Terra Firma’s Hands Had Trusted Advice, Citigroup Banker Says

David Wormsley of Citigroup Global Markets Ltd.
David Wormsley, chairman of U.K. banking and broking at Citigroup Global Markets Ltd. Photographer: Louis Lanzano/Bloomberg

David Wormsley, the Citigroup Inc. banker accused by Guy Hands of misleading him in the 2007 auction of EMI Group Ltd., testified that Terra Firma Capital Partners Ltd. founder would have trusted his advice at times.

Wormsley, 50, was called as a hostile witness yesterday by Terra Firma, whose $8.3 billion suit against Citigroup is on trial in federal court in Manhattan. Wormsley spent 25 minutes on the stand before U.S. District Judge Jed S. Rakoff sent the nine-member jury home for the evening.

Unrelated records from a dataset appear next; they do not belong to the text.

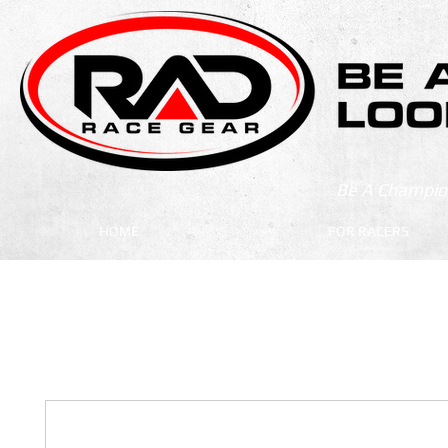
Be A Champion
HOME
FOR RACERS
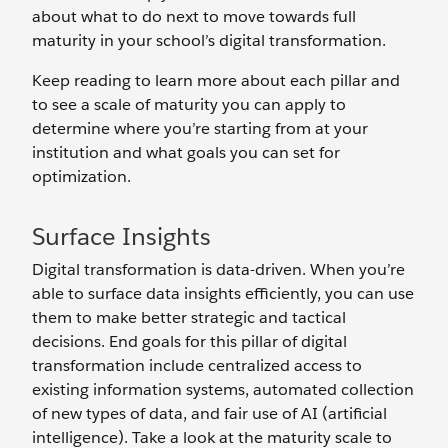
about what to do next to move towards full
maturity in your school’s digital transformation.
Keep reading to learn more about each pillar and
to see a scale of maturity you can apply to
determine where you’re starting from at your
institution and what goals you can set for
optimization.
Surface Insights
Digital transformation is data-driven. When you’re
able to surface data insights efficiently, you can use
them to make better strategic and tactical
decisions. End goals for this pillar of digital
transformation include centralized access to
existing information systems, automated collection
of new types of data, and fair use of AI (artificial
intelligence). Take a look at the maturity scale to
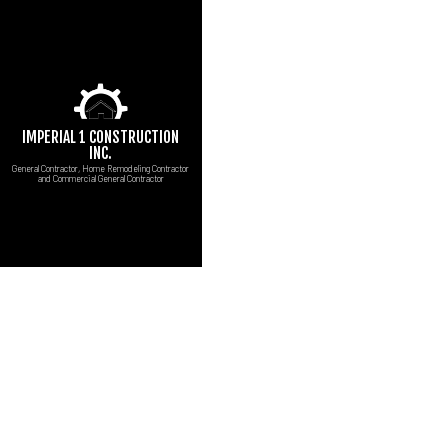
IMPERIAL 1 CONSTRUCTION
INC.
General Contractor, Home Remodeling Contractor
and Commercial General Contractor
CUSTOM COUNTERT
B
MARBLE COUNTERT
C
CARPENTRY
R
COMMERCIAL PAINT
COMMERCIAL ROOF 
CONCRETE WORK
DOOR SERVICES
FLOORING INSTALL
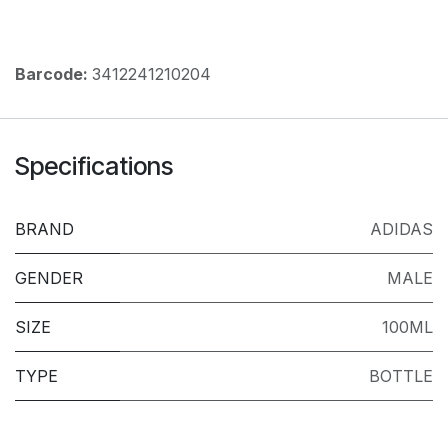
Barcode:
3412241210204
Specifications
BRAND
ADIDAS
GENDER
MALE
SIZE
100ML
TYPE
BOTTLE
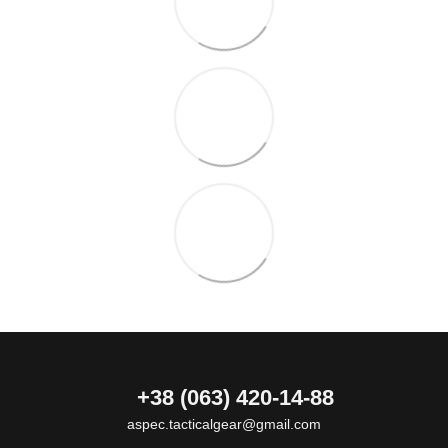
+38 (063) 420-14-88
aspec.tacticalgear@gmail.com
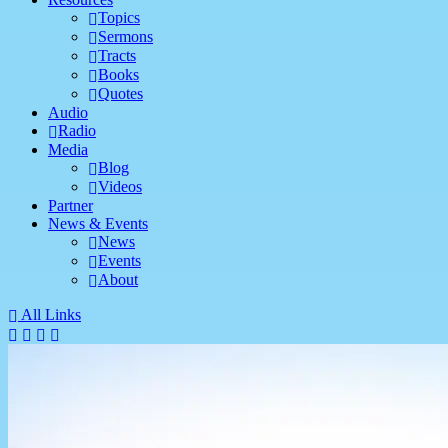
Topics
Sermons
Tracts
Books
Quotes
Audio
Radio
Media
Blog
Videos
Partner
News & Events
News
Events
About
All Links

“There were situations in which Mr. Hands would have trusted my word and advice,” Wormsley said under questioning from David Boies, the lead lawyer for Hands and Terra Firma. “I would always be as truthful and honest as I could be.”

Boies introduced a series of e-mails sent by Wormsley in which, Wormsley testified, he was trying to strengthen the relationship between London-Based Terra Firma and New York-based Citigroup.

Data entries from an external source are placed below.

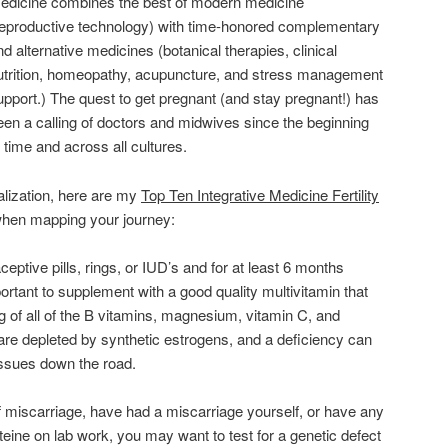
edicine combines the best of modern medicine
reproductive technology) with time-honored complementary
nd alternative medicines (botanical therapies, clinical
utrition, homeopathy, acupuncture, and stress management
upport.) The quest to get pregnant (and stay pregnant!) has
een a calling of doctors and midwives since the beginning
f time and across all cultures.
cialization, here are my
Top Ten Integrative Medicine Fertility
hen mapping your journey:
aceptive pills, rings, or IUD’s and for at least 6 months
portant to supplement with a good quality multivitamin that
g of all of the B vitamins, magnesium, vitamin C, and
are depleted by synthetic estrogens, and a deficiency can
 issues down the road.
f miscarriage, have had a miscarriage yourself, or have any
ine on lab work, you may want to test for a genetic defect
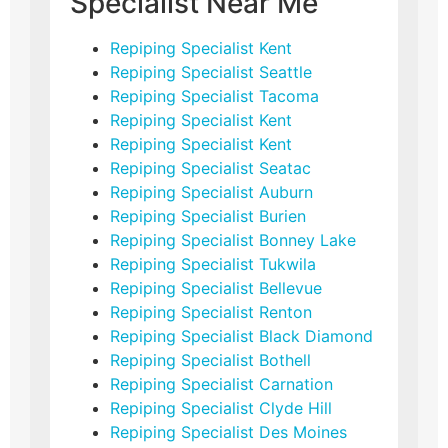
Specialist Near Me
Repiping Specialist Kent
Repiping Specialist Seattle
Repiping Specialist Tacoma
Repiping Specialist Kent
Repiping Specialist Kent
Repiping Specialist Seatac
Repiping Specialist Auburn
Repiping Specialist Burien
Repiping Specialist Bonney Lake
Repiping Specialist Tukwila
Repiping Specialist Bellevue
Repiping Specialist Renton
Repiping Specialist Black Diamond
Repiping Specialist Bothell
Repiping Specialist Carnation
Repiping Specialist Clyde Hill
Repiping Specialist Des Moines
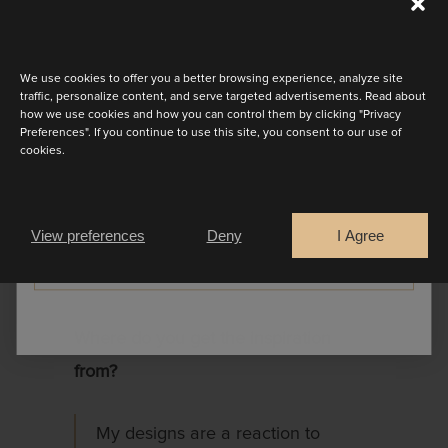
A minimalist, sleeveless dress
Discover the latest collection
with a bare back. The silhouette
We use cookies to offer you a better browsing experience, analyze site
is sober, it’s the materials –
traffic, personalize content, and serve targeted advertisements. Read about
how we use cookies and how you can control them by clicking "Privacy
transparent pleated tulle and
Preferences". If you continue to use this site, you consent to our use of
lace decorated with leaf motifs –
cookies.
Are you a
that determine the dress. The
Bride
Retailer
arm opening is also bordered
View preferences
Deny
I Agree
with leaf motifs.
CONTINUE
Where do you get the inspiration
from?
My designs are a reaction to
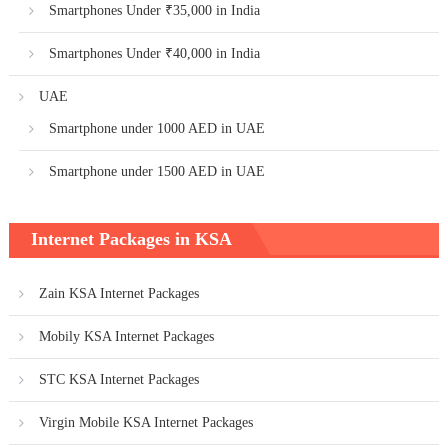
Smartphones Under ₹35,000 in India
Smartphones Under ₹40,000 in India
UAE
Smartphone under 1000 AED in UAE
Smartphone under 1500 AED in UAE
Internet Packages in KSA
Zain KSA Internet Packages
Mobily KSA Internet Packages
STC KSA Internet Packages
Virgin Mobile KSA Internet Packages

“I know it may seem strange to advise you how to handle the banks, but I am incapable of not trying to get you the best possible outcome,” Wormsley said in a November 2006 e-mail to Hands.

Terra Firma claims Wormsley falsely told Hands in three telephone calls on the weekend before a May 21, 2007, auction that Cerberus Capital Management LP planned to submit a competing bid for EMI, a 113-year-old music publishing and recording company based in London. Instead, Cerberus had decided not to bid, leaving Terra Firma without competition.

‘Big Love’

In another e-mail from November 2006, Wormsley tried to convince former Citigroup executive Julian Mylchreest to meet with representatives of Terra Firma in London.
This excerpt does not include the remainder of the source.